With a start, she realizes she doesn't even know the name of the bar. Just then, Bellamy re-emerges, a leather jacket thrown on over his flannel, and a set of keys in his hand.

"Hey." Clarke tries not to stare, but he was hot when she first got here, and a mickey later she finds him almost painfully attractive. "What's this place called?"

He stares at the phone in her hand, eyes dark.

"Is that him?"

"What? No. It's Monty," she tells him.

"Monty." He repeats, like he's waiting for something. After a moment, she remembers that she met Bellamy a few hours ago. Bellamy does not know Monty.

"Monty is my friend," explains Clarke, and when he continues to just look at her, she sighs. "He's going to come get me. But I don't know what the name of this bar is."
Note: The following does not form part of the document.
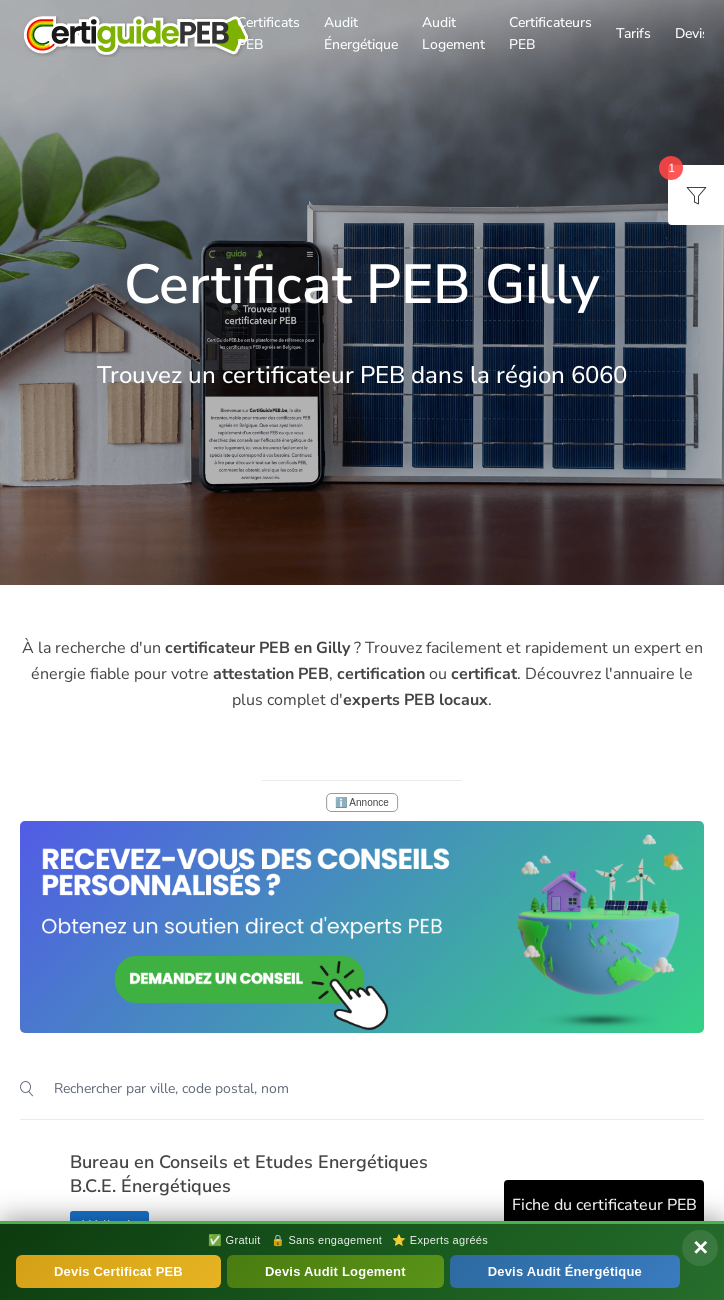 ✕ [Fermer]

"Clarke?" Monty's voice crackles over the line. "Who are you talking to?"

"The bartender," she mutters, then turning back to Bellamy, "where are we?"

He rolls his eyes.

"It's fine, Princess. I can drive you home."

She looks up at him in shock.

"Why? I paid my tab."

"Yeah, I know," he says puzzled. "You dramatically overpaid, by the way," he tells her, holding up the money she'd left on the bar.

"I don't know you," Clarke replies suspiciously. "What if you're a serial killer?"

Monty's voice drifts out of the phone again.

"What's going on?"

It's too much for her drunk brain to handle, in the moment, Monty's voice in her ear, and Bellamy's eyes on her while he jingles his keys against his leg.

"It's fine. Bellamy's going to take me home."

"Who's-"

Clarke hangs up. Bellamy raises his eyebrows.

"What if I'm a serial killer?"

She sighs.

"Then I won't have to worry about being hungover tomorrow."